EXERCISE DESCRIPTION:
Find all lines in the records that include the word "legal", and copy them out.

• • • • • • •

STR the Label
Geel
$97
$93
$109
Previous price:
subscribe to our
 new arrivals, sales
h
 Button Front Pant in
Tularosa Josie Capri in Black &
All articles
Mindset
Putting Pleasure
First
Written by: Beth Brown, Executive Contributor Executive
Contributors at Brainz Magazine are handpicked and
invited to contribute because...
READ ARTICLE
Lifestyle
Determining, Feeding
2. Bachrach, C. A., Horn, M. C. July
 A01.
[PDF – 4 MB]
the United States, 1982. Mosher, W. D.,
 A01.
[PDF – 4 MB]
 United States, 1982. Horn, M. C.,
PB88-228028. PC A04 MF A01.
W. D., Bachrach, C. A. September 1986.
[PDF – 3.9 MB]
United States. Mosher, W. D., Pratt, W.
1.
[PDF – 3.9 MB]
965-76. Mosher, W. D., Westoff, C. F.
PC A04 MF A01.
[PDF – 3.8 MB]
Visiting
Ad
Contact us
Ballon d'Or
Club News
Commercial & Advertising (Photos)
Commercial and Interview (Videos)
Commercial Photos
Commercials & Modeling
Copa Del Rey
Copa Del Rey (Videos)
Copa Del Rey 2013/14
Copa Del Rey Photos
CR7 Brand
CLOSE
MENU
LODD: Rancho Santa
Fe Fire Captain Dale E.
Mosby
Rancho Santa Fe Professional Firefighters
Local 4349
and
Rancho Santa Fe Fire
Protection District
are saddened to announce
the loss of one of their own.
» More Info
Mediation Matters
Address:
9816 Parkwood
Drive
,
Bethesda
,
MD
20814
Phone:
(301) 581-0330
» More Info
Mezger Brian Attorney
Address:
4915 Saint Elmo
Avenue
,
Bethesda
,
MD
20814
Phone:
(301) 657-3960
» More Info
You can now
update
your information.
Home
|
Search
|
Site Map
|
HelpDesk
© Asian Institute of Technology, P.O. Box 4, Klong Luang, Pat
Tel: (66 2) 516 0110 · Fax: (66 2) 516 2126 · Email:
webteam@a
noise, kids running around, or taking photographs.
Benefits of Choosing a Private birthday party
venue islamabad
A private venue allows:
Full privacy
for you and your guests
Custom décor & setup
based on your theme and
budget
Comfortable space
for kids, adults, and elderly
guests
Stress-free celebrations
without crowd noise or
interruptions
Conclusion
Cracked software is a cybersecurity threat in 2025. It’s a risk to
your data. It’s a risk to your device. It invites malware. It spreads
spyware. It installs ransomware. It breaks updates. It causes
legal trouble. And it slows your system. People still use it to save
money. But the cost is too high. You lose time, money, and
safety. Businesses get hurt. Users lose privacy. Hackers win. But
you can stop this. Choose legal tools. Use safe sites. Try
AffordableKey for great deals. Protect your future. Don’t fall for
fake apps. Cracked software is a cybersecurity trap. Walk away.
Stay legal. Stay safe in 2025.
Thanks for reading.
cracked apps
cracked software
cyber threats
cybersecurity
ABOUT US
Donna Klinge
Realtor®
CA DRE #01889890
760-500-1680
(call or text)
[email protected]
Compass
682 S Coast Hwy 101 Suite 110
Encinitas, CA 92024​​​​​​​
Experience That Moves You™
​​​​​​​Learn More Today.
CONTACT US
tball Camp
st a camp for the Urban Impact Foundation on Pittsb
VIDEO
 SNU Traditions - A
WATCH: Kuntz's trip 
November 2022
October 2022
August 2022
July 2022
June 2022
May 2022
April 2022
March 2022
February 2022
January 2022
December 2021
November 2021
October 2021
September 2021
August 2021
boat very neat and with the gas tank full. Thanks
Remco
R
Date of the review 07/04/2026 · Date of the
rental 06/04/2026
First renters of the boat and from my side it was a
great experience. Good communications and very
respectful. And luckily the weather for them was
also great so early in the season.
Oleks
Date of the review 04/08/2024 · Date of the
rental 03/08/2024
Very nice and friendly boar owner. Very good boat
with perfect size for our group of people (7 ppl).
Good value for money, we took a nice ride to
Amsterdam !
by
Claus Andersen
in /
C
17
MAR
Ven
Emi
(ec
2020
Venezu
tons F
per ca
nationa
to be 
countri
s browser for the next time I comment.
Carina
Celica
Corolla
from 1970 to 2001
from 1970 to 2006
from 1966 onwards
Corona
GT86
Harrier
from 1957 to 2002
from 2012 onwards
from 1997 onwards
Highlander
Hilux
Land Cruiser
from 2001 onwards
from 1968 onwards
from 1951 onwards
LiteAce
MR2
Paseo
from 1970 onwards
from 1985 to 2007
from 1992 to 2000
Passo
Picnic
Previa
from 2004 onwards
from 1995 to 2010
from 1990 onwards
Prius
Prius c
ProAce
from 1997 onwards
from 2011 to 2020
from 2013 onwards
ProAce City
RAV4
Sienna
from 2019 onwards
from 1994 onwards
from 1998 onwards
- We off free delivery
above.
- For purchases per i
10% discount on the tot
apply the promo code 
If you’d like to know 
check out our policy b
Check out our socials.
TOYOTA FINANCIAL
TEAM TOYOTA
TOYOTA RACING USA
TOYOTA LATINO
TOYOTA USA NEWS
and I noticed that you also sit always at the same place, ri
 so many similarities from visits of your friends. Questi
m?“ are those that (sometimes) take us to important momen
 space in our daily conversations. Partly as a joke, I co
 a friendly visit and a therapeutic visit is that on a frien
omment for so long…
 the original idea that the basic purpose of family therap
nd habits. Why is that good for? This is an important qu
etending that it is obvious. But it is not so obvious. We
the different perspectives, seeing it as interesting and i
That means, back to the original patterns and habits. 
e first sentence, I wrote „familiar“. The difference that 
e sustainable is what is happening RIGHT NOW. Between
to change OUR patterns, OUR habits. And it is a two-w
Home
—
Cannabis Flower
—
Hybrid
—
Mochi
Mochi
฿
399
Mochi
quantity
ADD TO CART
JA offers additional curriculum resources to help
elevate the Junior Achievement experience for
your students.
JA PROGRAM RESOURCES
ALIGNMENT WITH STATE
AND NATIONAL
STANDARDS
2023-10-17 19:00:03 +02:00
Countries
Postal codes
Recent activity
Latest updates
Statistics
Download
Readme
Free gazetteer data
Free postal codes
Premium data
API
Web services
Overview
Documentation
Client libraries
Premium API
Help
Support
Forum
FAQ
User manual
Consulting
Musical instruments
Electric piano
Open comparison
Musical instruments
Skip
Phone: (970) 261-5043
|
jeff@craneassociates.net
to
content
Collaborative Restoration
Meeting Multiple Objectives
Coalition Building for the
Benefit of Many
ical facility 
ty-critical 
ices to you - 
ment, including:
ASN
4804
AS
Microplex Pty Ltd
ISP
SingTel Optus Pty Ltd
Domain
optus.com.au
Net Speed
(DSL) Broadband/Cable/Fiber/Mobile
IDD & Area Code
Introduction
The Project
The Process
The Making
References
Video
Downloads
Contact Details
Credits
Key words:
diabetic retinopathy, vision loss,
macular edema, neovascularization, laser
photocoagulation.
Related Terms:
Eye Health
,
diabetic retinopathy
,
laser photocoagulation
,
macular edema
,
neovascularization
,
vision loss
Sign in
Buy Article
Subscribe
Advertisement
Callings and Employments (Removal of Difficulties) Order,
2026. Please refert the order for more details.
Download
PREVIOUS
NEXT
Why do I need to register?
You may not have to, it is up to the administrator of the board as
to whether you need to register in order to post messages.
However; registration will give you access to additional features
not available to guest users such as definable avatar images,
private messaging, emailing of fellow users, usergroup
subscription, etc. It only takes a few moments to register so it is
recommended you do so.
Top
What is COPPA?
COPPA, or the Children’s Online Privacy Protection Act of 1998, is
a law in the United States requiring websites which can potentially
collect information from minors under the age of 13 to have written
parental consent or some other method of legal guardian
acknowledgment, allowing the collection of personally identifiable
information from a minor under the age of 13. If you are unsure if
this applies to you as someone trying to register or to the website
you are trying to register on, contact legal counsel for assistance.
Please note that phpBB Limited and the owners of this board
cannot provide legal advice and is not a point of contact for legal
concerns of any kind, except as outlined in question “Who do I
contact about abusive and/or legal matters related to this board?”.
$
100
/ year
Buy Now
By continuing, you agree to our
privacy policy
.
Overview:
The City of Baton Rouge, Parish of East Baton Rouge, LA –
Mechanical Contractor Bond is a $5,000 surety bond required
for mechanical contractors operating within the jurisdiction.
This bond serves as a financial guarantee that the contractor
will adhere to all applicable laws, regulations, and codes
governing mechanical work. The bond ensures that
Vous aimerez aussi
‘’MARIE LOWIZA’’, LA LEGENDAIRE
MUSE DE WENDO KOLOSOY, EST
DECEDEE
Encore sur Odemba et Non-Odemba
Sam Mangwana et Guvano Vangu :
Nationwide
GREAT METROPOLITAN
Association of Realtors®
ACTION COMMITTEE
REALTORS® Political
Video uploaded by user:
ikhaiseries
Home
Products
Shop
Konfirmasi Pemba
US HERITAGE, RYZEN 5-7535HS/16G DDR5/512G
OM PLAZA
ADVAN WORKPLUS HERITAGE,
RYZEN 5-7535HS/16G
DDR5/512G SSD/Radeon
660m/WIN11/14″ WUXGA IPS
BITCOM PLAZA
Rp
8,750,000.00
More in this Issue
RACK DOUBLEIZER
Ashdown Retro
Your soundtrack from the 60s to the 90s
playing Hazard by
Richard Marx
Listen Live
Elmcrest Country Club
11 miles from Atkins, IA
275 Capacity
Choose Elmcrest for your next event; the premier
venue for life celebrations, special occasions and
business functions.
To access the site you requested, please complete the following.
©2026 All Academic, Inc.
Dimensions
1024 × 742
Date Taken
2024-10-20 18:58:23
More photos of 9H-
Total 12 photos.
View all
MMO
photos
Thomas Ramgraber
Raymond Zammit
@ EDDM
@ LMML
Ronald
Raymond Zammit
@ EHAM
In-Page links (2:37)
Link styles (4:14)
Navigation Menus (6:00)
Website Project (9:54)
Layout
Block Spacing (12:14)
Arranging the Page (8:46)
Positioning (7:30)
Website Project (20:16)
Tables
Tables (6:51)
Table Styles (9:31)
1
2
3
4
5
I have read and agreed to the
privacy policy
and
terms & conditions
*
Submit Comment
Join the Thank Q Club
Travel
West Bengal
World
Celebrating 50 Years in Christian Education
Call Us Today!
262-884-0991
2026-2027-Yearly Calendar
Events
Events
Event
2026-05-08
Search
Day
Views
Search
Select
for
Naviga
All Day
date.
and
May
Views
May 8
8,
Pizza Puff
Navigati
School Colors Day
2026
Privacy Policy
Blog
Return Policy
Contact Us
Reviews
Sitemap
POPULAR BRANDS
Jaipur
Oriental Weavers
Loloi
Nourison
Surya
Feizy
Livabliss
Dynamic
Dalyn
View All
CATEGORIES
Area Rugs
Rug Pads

• • • • • • •

PROBLEM SOLUTION:
legal trouble. And it slows your system. People still use it to save
you can stop this. Choose legal tools. Use safe sites. Try
Stay legal. Stay safe in 2025.
parental consent or some other method of legal guardian
you are trying to register on, contact legal counsel for assistance.
cannot provide legal advice and is not a point of contact for legal
contact about abusive and/or legal matters related to this board?”.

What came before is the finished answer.